Object scale distribution of wheat spikes in the HWHD dataset, categorized by COCO size thresholds. (a) Distribution for all datasets. (b) Distribution for the training set. (c) Distribution for the validation set. (d) Distribution for the test set.
As shown in the figure, 14.9% of wheat spikes are small-scale, 77.2% are medium-scale, and 7.9% are large-scale. The combined proportion of small and medium objects reaches 92.1%, indicating that wheat spike detection involves a significant challenge due to the dominance of small targets.
2.2. FEWheat-YOLO Network Architecture
The YOLO (You Only Look Once) series has become a leading single-stage object detection framework in computer vision. YOLO’s end-to-end prediction, fast detection speed, and simple architecture have led to its widespread use in real-time applications. Over successive versions, YOLO has balanced accuracy and efficiency, from the multi-scale prediction in YOLOv3 [47] to the lightweight design in YOLOv5 [48] and the architectural refinements in YOLOv8 [49]. YOLO11 [50] builds on this evolution, enhancing multi-scale target perception and feature expressiveness. It comprises three components: Backbone, Neck, and Head. The input image undergoes Mosaic augmentation, then passes through the Backbone for multi-scale feature extraction, combining depthwise separable convolutions with an improved C3k2 module. The Neck uses FPN and PAN to facilitate information flow across scales, while the C2PSA module provides channel-spatial attention. The Head applies parallel detection heads across three scales (P3/8, P4/16, P5/32) to detect small, medium, and large objects, improving localization accuracy while maintaining efficient inference.
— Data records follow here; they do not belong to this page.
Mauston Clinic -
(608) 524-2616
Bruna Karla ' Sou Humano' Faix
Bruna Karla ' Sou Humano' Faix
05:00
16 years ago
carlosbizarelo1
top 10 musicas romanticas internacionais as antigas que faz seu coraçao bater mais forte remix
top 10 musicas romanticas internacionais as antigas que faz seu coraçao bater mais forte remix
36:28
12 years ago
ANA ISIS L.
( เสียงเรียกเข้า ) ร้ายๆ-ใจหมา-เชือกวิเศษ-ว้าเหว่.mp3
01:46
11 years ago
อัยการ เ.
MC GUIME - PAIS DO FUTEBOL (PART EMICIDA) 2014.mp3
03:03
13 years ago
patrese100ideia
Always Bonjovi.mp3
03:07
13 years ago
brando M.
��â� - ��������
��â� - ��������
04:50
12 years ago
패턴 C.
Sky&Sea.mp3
In this study, YOLOv11n is selected as the baseline model because of its minimal parameter size and computational cost. These features make it well-suited for deployment on mobile devices and edge applications. Based on this foundation, we propose FEWheat-YOLO, a lightweight and performance-enhanced model tailored for wheat spike detection. The overall architecture of the proposed model is illustrated in Figure 4. Aimed at addressing the challenges posed by dense object distribution, small object scale, and morphological diversity in wheat spike detection, FEWheat-YOLO integrates four key improvement modules. First, a mixed aggregation, multi-scale adaptive feature-enhancement module (FEMANet) is introduced to improve the backbone’s semantic understanding of small- and medium-sized objects, enabling scale-aware feature representation. Second, a lightweight bidirectional feature aggregation structure (BiAFA-FPN) is designed to reconstruct the topological connections in the FPN, thereby enhancing the efficiency and complementarity of feature fusion between deep and shallow layers. Third, a content-aware adaptive downsampling operator (ADown) is employed to dynamically preserve important structural features of wheat spikes while reducing computational complexity. Fourth, a Grouped Shared Convolution Detection Head(GSCDHead) is developed to significantly reduce model size and inference overhead through parameter sharing and task decoupling mechanisms, without compromising detection accuracy. Together, these modules form the core architecture of FEWheat-YOLO, enabling efficient and accurate detection of multi-scale wheat spike targets while maintaining lightweight characteristics and deployment-friendliness.
Figure 4.
Comprehensive architecture of the proposed FEWheat-YOLO model.
2.2.1. FEMANet
In natural field environments, wheat spikes often exhibit highly dense distributions, with significant overlap and occlusion. The boundaries between individual targets tend to be blurred. As a result, detection models struggle to accurately distinguish each wheat spike. Moreover, the morphology and scale of wheat spikes vary considerably depending on the growth stage, shooting angle, and lighting conditions, further increasing the detection complexity. The field background is also cluttered, with various interfering elements such as weeds, soil, and leaves, which can easily lead to false positives and missed detections. In YOLOv11, the Backbone employs the C3k2 module as its primary feature extraction unit. However, due to its fixed convolutional kernel combinations and limited spatial receptive field, this module struggles to effectively distinguish densely packed and occluded wheat spike targets. To address these limitations, this study draws inspiration from the EMA mechanism [42], MANet [45], and FasterNet [51], and proposes an improved backbone feature extraction module—Faster-Enhanced Mixed Aggregation Network with EMA (referred to as FEMANet). FEMANet is designed to replace the original C3k2 module and enhance the model’s detection capability under challenging conditions such as densely distributed wheat spikes, heavy occlusion, large scale variations, and complex background interference. The network architecture of FEMANet is illustrated in Figure 5.
Figure 5.
The architecture of FEMANet.
As shown in Figure 5, FEMANet consists of three types of feature extraction paths: (1) a channel compression path using 1 × 1 convolutions; (2) a spatial modeling path based on Depthwise Separable Convolution [47]; and (3) a multi-layer residual aggregation path composed of repeated . The output of the module is obtained by fusing and recalibrating the semantic features from these three paths, and the computation process is defined in Equation (1).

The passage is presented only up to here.